Context Engineering (2025)
LLM attention degrades for information in the middle of long inputs. Critical context should appear at the beginning AND end of your prompt. OneNote-to-SIF-GPT patterns that work: structured context blocks at top, specific task at end, summary/confirmation in the middle. The session starter template is designed around this finding.
Financial Services AI Compliance
The SyF approach (OneNote + SYF GPT, fully on Synchrony systems) is the correct compliance architecture for financial services. Industry pattern: deploy internal summarization/synthesis against company knowledge stores; no external API calls; full audit trail. Topher's instinct on "thinking vs. data" is the right distinction. Regulators care about PII and proprietary metrics — not strategic frameworks.

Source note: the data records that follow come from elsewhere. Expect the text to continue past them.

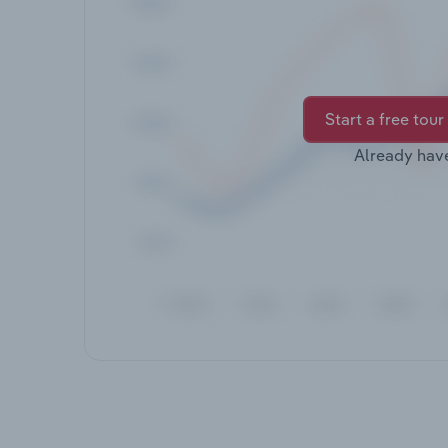
Start a free tour
Already hav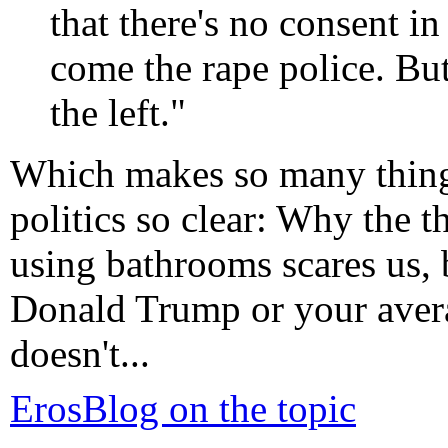
that there's no consent in
come the rape police. But
the left."
Which makes so many thin
politics so clear: Why the t
using bathrooms scares us, b
Donald Trump or your avera
doesn't...
ErosBlog on the topic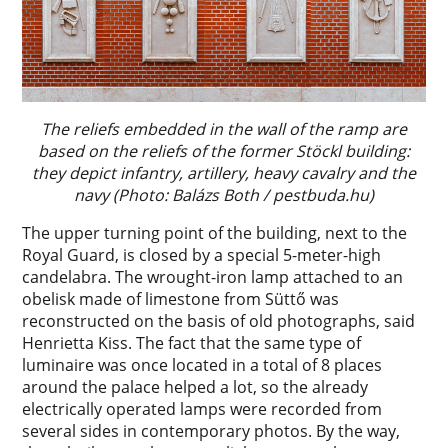
The reliefs embedded in the wall of the ramp are
based on the reliefs of the former Stöckl building:
they depict infantry, artillery, heavy cavalry and the
navy (Photo: Balázs Both / pestbuda.hu)
The upper turning point of the building, next to the
Royal Guard, is closed by a special 5-meter-high
candelabra. The wrought-iron lamp attached to an
obelisk made of limestone from Süttő was
reconstructed on the basis of old photographs, said
Henrietta Kiss. The fact that the same type of
luminaire was once located in a total of 8 places
around the palace helped a lot, so the already
electrically operated lamps were recorded from
several sides in contemporary photos. By the way,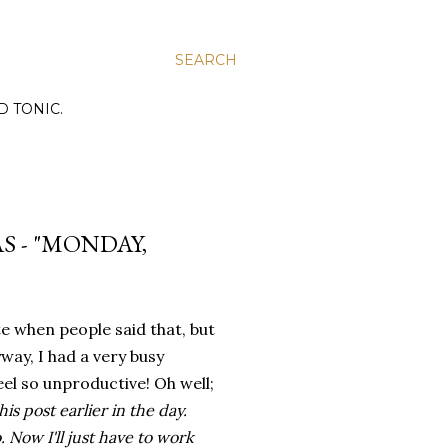
SEARCH
D TONIC.
S - "MONDAY,
te when people said that, but
way, I had a very busy
el so unproductive! Oh well;
his post earlier in the day.
 Now I'll just have to work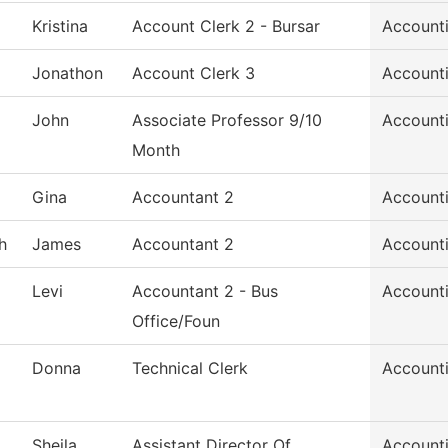
Kristina
Account Clerk 2 - Bursar
Account
Jonathon
Account Clerk 3
Account
John
Associate Professor 9/10
Account
Month
Gina
Accountant 2
Account
h
James
Accountant 2
Account
Levi
Accountant 2 - Bus
Account
Office/Foun
Donna
Technical Clerk
Account
Sheila
Assistant Director Of
Account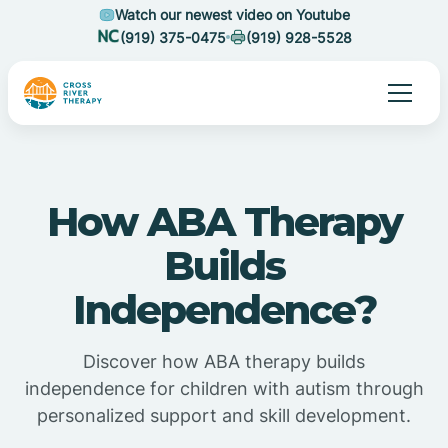
Watch our newest video on Youtube
(919) 375-0475
(919) 928-5528
How ABA Therapy
Builds
Independence?
Discover how ABA therapy builds
independence for children with autism through
personalized support and skill development.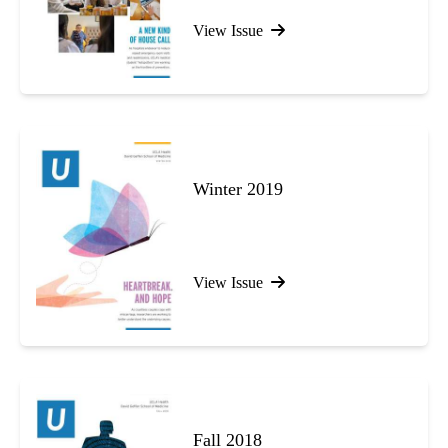
View Issue
Winter 2019
View Issue
Fall 2018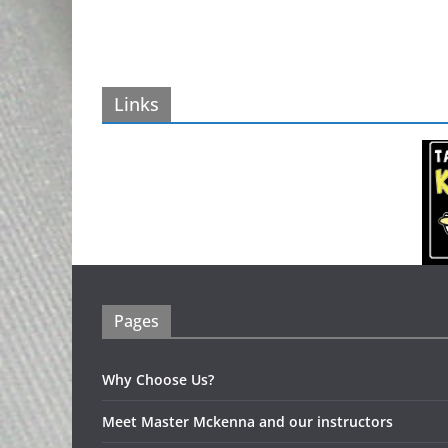
Links
Pages
Why Choose Us?
Meet Master Mckenna and our instructors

GitHub Copilot (non-developer)
Narrower than expected for non-developers. Primarily code-adjacent: converting stakeholder requirements into structured specs, extracting business logic from existing code, generating documentation. Not a general knowledge-worker tool. Useful for SharePoint doc generation and PowerPoint spec translation — not the core second brain engine.
SharePoint Best Practices (2025-2026)
Communication site template (small author group, broad readership) is ideal for Topher's use case. Search-first UX + clear topic taxonomy drives self-service. Five to six well-structured pages at launch is better than 30 half-finished ones. Ship the wallet-routing guide and silo eligibility doc first — those answer the most repeated questions.
Memory source: memory/drawers/day-job/full-context.md + memory/drawers/day-job/synchrony.md. Research conducted April 22, 2026. Strategy built from four-part SyF interview + 50+ Aria session architecture learnings + current literature on enterprise AI context engineering, M365 Copilot, Atlassian ROVO, and financial services compliance.